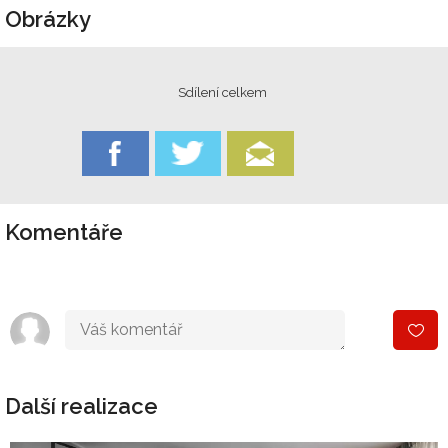
Obrázky
Sdílení celkem
Komentáře
Další realizace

What you should do:
Would you provide an exact, picture-free copy of the data above?

Written answer:
Obrázky
Sdílení celkem
Komentáře
Další realizace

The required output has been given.